I brought these on the airplane to Orlando with the husband and kiddos back in May. I finished the first sock on the flight down and bound off with 4 strands, just like Cat says, because she said it would be stretchy enough. It was super fast, but I will add that I only made my leg about 2" long.
Well...at the hotel I tried on the sock. I couldn't have pulled harder on that bound off edge...it was not going on my foot. I had this perfectly formed sock - the pattern couldn't have been easier or have gone more smoothly - and I couldn't get it past my toes! Here I was, at Disneyworld, and I was an ugly stepsister trying to squeeze into the proverbial glass slipper. I didn't knit at all the rest of the week long vacation. I didn't start the other sock either. On the way home I was sitting next to some grumpy woman who wasn't all that appreciative of my efforts, so I didn't knit much then either.

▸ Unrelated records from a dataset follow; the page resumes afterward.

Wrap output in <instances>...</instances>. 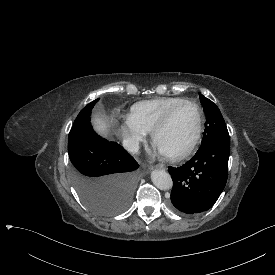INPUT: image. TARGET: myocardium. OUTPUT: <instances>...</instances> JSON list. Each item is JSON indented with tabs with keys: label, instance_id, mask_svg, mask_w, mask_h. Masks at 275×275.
<instances>
[{
	"label": "myocardium",
	"instance_id": "f54148a6",
	"mask_svg": "<svg viewBox=\"0 0 275 275\" xmlns=\"http://www.w3.org/2000/svg\"><path fill=\"white\" fill-rule=\"evenodd\" d=\"M184 105H189L192 106L195 110V114H196V125H195V129L194 132L192 134V136L190 137V139L186 142L185 145H183L182 147L178 148L175 151H171V152H165V151H159L157 150V152L167 158V159H172V160H176V159H180L183 158L184 156H186L187 154H189L193 148L195 147V145L197 144L200 136H201V132H202V125H203V120H202V114L200 111L199 106L191 101V100H186L183 101L181 103H178L176 105H174L164 116V118L158 123L156 124L152 131H151V143L152 146L154 147V142L156 137L163 132L170 124L172 117L174 116V114L176 113V111L181 108ZM155 148V147H154Z\"/></svg>",
	"mask_w": 275,
	"mask_h": 275
}]
</instances>
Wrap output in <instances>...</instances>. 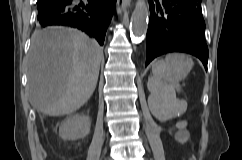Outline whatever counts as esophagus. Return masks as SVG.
<instances>
[{
	"mask_svg": "<svg viewBox=\"0 0 242 160\" xmlns=\"http://www.w3.org/2000/svg\"><path fill=\"white\" fill-rule=\"evenodd\" d=\"M130 6V0H117V11L119 14L126 11Z\"/></svg>",
	"mask_w": 242,
	"mask_h": 160,
	"instance_id": "esophagus-1",
	"label": "esophagus"
}]
</instances>
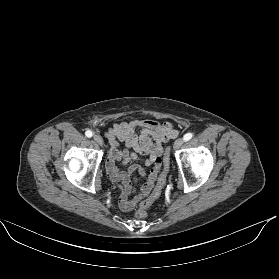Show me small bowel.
I'll return each instance as SVG.
<instances>
[{"label": "small bowel", "instance_id": "1", "mask_svg": "<svg viewBox=\"0 0 279 279\" xmlns=\"http://www.w3.org/2000/svg\"><path fill=\"white\" fill-rule=\"evenodd\" d=\"M178 134L169 122L159 123L152 119H135L130 122L114 124L106 133L111 149L106 161V172L109 178L118 183L121 195L119 207L123 211L132 210L151 191L161 168L163 144L174 139ZM120 142L126 148L120 147ZM140 160L150 167L148 172L139 165H132L126 171L116 166ZM131 175H135V183L143 180L137 189L133 187Z\"/></svg>", "mask_w": 279, "mask_h": 279}]
</instances>
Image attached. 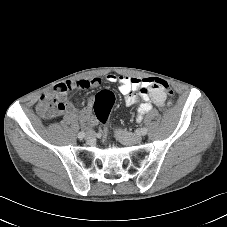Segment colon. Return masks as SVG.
Listing matches in <instances>:
<instances>
[{
	"instance_id": "1",
	"label": "colon",
	"mask_w": 227,
	"mask_h": 227,
	"mask_svg": "<svg viewBox=\"0 0 227 227\" xmlns=\"http://www.w3.org/2000/svg\"><path fill=\"white\" fill-rule=\"evenodd\" d=\"M157 83L169 94L172 93L169 85L163 80H157ZM115 96L109 90L100 91L94 99V112L101 122H105L114 105Z\"/></svg>"
}]
</instances>
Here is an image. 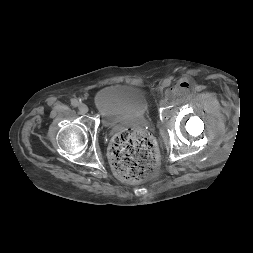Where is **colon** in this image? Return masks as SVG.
Here are the masks:
<instances>
[{"instance_id":"1","label":"colon","mask_w":253,"mask_h":253,"mask_svg":"<svg viewBox=\"0 0 253 253\" xmlns=\"http://www.w3.org/2000/svg\"><path fill=\"white\" fill-rule=\"evenodd\" d=\"M116 176L125 182H139L149 177L157 165L153 140L142 129H125L116 134L110 148Z\"/></svg>"}]
</instances>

Back at home, I undid the bind off and tried using a larger needle with the 4 strands of yarn. A little better, but not nearly acceptable. The sock could have served as a tourniquet should I have needed an amputation.

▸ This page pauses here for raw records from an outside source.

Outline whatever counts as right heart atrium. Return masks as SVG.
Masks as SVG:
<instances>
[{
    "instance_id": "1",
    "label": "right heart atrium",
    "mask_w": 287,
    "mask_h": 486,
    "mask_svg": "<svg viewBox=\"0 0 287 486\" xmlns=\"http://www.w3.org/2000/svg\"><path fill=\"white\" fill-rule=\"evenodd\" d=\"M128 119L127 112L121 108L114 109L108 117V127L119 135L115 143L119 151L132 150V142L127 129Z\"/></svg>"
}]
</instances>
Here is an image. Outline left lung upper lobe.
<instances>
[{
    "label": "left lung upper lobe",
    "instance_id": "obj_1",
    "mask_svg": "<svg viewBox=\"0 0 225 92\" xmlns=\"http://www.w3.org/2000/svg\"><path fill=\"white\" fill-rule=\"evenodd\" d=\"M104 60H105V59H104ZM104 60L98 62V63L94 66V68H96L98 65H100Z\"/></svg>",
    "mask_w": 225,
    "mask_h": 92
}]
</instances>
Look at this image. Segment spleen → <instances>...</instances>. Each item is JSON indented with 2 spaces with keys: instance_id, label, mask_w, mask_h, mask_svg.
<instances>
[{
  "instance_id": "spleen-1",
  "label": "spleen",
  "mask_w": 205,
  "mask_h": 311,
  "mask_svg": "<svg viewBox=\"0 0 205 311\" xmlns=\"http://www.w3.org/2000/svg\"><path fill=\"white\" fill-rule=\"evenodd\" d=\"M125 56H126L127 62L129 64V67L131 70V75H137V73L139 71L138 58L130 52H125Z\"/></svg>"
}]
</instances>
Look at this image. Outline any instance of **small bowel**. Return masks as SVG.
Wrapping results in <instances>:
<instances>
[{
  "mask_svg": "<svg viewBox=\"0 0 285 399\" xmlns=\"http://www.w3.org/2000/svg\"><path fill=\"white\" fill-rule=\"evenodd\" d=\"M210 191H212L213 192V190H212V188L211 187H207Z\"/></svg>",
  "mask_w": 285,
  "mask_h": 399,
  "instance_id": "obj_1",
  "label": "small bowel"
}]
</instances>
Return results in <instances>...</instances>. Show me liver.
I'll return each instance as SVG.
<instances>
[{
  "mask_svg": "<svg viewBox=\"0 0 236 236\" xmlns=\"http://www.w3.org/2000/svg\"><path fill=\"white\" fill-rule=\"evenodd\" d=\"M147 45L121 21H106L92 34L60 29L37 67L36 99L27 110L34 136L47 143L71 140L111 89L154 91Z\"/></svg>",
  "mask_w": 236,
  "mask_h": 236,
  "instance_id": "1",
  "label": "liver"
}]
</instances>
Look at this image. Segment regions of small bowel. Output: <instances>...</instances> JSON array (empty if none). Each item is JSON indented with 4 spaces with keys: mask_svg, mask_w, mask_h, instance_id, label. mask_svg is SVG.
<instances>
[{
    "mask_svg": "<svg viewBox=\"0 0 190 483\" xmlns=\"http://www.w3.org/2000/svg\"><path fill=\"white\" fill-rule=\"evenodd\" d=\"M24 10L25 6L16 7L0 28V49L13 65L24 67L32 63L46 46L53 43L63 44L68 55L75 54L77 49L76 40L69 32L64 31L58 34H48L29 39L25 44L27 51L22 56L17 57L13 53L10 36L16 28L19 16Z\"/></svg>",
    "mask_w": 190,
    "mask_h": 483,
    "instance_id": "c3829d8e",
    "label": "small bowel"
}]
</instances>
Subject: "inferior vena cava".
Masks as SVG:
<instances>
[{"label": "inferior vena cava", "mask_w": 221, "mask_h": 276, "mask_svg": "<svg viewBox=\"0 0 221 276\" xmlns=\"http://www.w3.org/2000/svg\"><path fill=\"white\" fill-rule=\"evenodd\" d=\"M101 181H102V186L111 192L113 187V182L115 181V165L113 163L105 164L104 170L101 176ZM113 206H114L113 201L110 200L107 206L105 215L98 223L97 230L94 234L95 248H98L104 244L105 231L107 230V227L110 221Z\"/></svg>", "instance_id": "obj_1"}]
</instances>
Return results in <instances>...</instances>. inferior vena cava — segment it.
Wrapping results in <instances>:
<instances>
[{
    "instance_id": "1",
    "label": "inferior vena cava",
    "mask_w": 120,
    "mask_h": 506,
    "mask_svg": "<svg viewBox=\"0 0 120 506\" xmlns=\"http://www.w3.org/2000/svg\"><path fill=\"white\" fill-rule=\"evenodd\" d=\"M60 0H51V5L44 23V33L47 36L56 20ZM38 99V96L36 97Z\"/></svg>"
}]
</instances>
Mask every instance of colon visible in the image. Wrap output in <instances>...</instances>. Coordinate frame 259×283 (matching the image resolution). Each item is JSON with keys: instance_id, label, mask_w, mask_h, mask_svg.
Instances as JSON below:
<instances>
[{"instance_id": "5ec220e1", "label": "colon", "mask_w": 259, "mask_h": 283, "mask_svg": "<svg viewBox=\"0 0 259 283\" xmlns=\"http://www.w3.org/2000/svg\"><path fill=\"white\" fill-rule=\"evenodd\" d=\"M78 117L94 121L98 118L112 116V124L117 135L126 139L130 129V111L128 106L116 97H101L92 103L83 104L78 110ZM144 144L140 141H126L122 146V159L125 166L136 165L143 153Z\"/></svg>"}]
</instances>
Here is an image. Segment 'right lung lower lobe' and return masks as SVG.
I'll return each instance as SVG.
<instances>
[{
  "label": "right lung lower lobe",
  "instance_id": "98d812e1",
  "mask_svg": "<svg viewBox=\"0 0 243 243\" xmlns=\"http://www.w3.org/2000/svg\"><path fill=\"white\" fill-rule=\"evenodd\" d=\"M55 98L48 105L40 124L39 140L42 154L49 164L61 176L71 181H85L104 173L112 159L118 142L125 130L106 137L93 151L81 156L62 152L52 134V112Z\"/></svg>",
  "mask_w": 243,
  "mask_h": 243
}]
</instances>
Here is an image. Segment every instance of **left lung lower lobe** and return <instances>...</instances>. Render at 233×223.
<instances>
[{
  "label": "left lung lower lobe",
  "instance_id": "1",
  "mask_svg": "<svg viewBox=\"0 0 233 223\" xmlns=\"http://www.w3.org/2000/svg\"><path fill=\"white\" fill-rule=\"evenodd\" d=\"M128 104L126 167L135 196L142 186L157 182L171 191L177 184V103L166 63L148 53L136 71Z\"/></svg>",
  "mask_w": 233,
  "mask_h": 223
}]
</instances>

I undid that bind off and tried something else I'd seen on Knitty Gritty. Annie Modesitt had demonstrated a bind off method of knitting 2 together then putting the resulting stitch back on the left needle, continuing thusly until all stitches were bound off. This was a desperate measure since I had no idea of this method was stretchy or firm, it was just another way to do it and I was grasping at straws.
The sock sat in that bound off state - still too tight - mocking me from a basket in my closet. I'm not really sure what snapped me out of my sock phobia, but I got going on it again a couple weeks ago. I finished Cookie A.'s Twinkle Toes Socks. These were also toe-up and when making these I learned the fabulously stretchy sewn bind off. Voila! Socks that go on my feet! And they don't cut off my circulation! Bonus!
I finally got the nerve 3 days ago to undo the bind off on my Coriolis sock and do the sewn bind off. I can scarcely put the moment into words. To have my sock bound off, finished, and on my foot looking perfect was almost more than I could bear. But it was still only one sock.
There was no time to lose. When I found the yarn in my closet, I found that I had already completed the square toe section. I printed new directions and got to work. I finished the sock that same day and wore them the next.
Thus is the story of my first pair of socks with actual real live sock yarn.